As well as specifying how to parse a column from a file on disk, each of the col_xyz() functions has an equivalent parse_xyz() that parsers a character vector. These are useful for testing and examples, and for rapidly experimenting to figure out how to parse a vector given a few examples.

Base types

parse_logical(), parse_integer(), parse_double(), and parse_character() are straightforward parsers that produce the corresponding atomic vector.
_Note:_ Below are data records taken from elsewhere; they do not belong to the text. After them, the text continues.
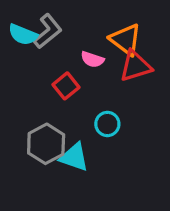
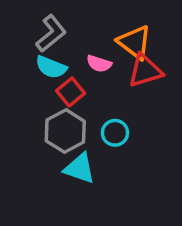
cyan semicircle: (23, 35) -> (51, 67), moved
gray hexagon: (46, 144) -> (65, 131), moved

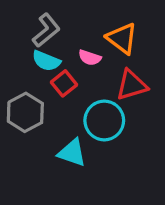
red triangle: (145, 71) -> (132, 85), moved
gray hexagon: (65, 131) -> (25, 112), moved
cyan circle: (115, 133) -> (104, 120), size x1.6

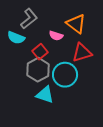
cyan semicircle: (46, 61) -> (16, 38), moved
gray hexagon: (25, 112) -> (38, 70), moved

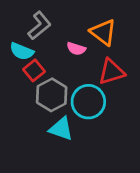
red square: (40, 52) -> (34, 70), moved

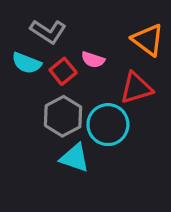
gray L-shape: (39, 26) -> (48, 31), turned 72
orange triangle: (103, 32) -> (148, 40), moved
red square: (34, 70) -> (63, 71), moved

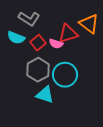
pink semicircle: (93, 60) -> (56, 44), moved
red triangle: (136, 88) -> (68, 34), moved

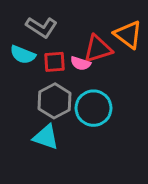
red square: (38, 43) -> (54, 62), turned 35
cyan triangle: (45, 95) -> (46, 137), moved

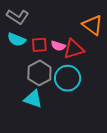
gray L-shape: (41, 27) -> (18, 17), moved
red triangle: (98, 49) -> (74, 49), moved

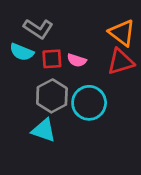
gray L-shape: (18, 17) -> (38, 29), moved
red triangle: (74, 49) -> (121, 62), moved

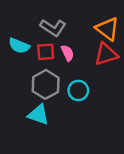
gray L-shape: (38, 29) -> (53, 28), moved
pink semicircle: (77, 60) -> (67, 53), turned -133
cyan circle: (89, 103) -> (78, 90), size x0.7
Make sure to read vignette("locales") to learn how to deal with doubles.

Numbers

parse_integer() and parse_double() are strict: the input string must be a single number with no leading or trailing characters. parse_number() is more flexible: it ignores non-numeric prefixes and suffixes, and knows how to deal with grouping marks. This makes it suitable for reading currencies and percentages:

parse_number(c("0%", "10%", "150%"))
#> [1]   0  10 150
parse_number(c("$1,234.5", "$12.45"))
#> [1] 1234.50   12.45

Note that guess_parser() will only guess that a string is a number if it has no leading or trailing characters (after trimming whitespace), otherwise it’s too prone to false positives. That means you’ll typically needed to explicitly supply the column type for number columns.

guess_parser("$1,234")
#> [1] "character"
guess_parser("1,234")
#> [1] "number"

Date times

readr supports three types of date/time data:

readr will guess date time fields if they’re in ISO8601 format:

parse_datetime("2010-10-01 21:45")
#> [1] "2010-10-01 21:45:00 UTC"
parse_date("2010-10-01")
#> [1] "2010-10-01"

Otherwise, you’ll need to specify the format yourself:

parse_datetime("1 January, 2010", "%d %B, %Y")
#> [1] "2010-01-01 UTC"
parse_datetime("02/02/15", "%m/%d/%y")
#> [1] "2015-02-02 UTC"

Factors

When reading a column that has a known set of values, you can read directly into a factor.

parse_factor(c("a", "b", "a"), levels = c("a", "b", "c"))
#> [1] a b a
#> Levels: a b c

readr will never turn a character vector into a factor unless you explicitly ask for it.